Excel Formulas vs. Functions – Auto Loan Calculator (PMT)
If you are like me, you are using terms Excel Formulas and Functions interchangeably. However, these expressions represent distinctly different concepts. We can think of a formula as a statement that returns results of a certain user-defined calculation. Formulas can contain values (numeric, date, text,) cell references, ranges of cells, named ranges; they can perform any mathematical operation (addition, subtraction, multiplication, division, exponentiation,) as well as evaluate results of Excel’s built-in functions…A function is a predetermined formula that helps us simplify complex procedures and operations. For example, great folks at Microsoft programmed different functions that allow us to sum a group of numbers, search for a specific word within a text string, determine current date and time, or even figure out amount of our loan payment. Ability to construct complex Excel formulas , using multiple Excel functions is one of the prerequisites for becoming an Excel expert. Formulas always start with the equal sign ( = ), and we always enclose functional arguments (if any) inside parentheses.

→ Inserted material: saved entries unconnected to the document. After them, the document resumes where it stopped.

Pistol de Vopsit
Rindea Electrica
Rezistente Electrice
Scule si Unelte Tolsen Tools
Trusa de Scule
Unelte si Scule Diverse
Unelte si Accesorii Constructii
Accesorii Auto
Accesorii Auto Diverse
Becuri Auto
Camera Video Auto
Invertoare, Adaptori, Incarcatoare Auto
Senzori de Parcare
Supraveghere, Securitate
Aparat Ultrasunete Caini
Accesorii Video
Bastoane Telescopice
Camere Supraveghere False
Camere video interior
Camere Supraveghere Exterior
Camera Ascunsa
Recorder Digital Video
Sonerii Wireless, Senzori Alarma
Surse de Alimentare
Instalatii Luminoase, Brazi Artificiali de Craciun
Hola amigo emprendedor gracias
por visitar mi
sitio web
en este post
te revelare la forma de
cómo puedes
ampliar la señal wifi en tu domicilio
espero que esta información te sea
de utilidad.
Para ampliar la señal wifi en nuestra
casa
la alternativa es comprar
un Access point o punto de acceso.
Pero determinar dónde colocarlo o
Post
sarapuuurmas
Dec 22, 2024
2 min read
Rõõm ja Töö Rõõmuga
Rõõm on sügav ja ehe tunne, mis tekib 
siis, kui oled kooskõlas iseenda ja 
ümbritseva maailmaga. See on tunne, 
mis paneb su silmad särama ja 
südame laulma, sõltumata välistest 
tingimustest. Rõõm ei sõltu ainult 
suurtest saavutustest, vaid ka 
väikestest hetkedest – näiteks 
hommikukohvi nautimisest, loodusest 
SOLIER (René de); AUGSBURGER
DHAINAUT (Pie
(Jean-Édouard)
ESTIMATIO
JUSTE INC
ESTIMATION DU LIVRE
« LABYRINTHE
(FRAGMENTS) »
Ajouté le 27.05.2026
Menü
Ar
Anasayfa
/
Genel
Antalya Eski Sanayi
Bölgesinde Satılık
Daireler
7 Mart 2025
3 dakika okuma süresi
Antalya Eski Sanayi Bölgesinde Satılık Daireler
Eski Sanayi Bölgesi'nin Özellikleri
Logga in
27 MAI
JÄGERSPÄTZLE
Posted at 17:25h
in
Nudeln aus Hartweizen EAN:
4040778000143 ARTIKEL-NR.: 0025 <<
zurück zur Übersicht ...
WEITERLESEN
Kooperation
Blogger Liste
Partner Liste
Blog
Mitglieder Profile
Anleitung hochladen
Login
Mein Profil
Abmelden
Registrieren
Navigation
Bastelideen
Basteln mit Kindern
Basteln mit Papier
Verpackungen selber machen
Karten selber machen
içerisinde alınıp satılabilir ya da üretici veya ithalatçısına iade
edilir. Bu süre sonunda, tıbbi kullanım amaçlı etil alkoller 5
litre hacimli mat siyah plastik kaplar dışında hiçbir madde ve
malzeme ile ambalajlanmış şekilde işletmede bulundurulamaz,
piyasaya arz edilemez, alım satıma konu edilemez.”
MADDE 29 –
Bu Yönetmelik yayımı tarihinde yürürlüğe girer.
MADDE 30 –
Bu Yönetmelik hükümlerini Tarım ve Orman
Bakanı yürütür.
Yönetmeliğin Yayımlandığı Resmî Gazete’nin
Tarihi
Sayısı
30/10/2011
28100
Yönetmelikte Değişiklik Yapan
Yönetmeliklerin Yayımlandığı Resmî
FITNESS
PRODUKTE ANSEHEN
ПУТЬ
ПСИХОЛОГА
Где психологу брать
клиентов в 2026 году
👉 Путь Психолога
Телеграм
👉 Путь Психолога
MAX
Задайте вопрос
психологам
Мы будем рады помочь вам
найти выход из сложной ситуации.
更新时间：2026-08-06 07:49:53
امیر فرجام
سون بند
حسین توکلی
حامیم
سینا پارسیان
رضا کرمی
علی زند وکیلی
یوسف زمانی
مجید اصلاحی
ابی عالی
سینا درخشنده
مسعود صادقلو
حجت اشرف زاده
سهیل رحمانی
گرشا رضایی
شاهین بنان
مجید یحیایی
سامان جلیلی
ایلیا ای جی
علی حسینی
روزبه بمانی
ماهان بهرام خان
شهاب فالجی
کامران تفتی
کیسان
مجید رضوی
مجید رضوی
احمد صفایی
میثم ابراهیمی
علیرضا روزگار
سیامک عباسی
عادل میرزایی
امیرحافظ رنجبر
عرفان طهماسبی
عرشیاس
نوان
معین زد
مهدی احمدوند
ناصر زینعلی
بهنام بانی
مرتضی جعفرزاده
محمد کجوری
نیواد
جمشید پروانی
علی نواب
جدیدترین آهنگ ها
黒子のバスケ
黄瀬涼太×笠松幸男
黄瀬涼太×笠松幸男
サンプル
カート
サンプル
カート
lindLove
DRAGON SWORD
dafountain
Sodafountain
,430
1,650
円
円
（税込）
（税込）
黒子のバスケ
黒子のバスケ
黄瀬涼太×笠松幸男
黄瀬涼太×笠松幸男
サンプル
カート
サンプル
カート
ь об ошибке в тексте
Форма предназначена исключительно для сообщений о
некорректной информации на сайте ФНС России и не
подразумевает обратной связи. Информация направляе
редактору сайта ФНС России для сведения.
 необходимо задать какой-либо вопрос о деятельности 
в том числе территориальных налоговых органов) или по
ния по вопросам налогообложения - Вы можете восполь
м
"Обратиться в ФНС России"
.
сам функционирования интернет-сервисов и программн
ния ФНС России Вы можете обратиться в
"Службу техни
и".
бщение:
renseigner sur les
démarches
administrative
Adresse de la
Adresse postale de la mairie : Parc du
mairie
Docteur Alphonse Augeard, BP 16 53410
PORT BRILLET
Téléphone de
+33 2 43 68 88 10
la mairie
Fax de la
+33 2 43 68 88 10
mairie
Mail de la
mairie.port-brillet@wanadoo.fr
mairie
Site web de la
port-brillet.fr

Let’s suppose that you need to calculate auto loan payment for your dream car – 2015 Ford Mustang GT. According to TrueCarPrice , for the base V8 model, you should expect to shell out $ 32,864 of your hard-earned dollars for this car; if you reside in the state that Ford Motor Company calls home. This price is comprised of $ 29,612 true value estimate, $ 567 market premium, $ 825 delivery charge, and state sales tax. According, to Bank Rate, you can realistically finance this purchase with a 3% interest rate loan. Since you just received your Holiday bonus, you want to put it towards a $5,000 down payment on your new car. Let’s calculate your monthly car payment using both: formula method without utilizing Excel functions: =P*i*(1+i)^n/((1+i)^n-1) , as well as through a formula incorporating Excel’s PMT function. Both of these methods rely on formulas to perform the necessary calculations, but only the second method makes use of an Excel function.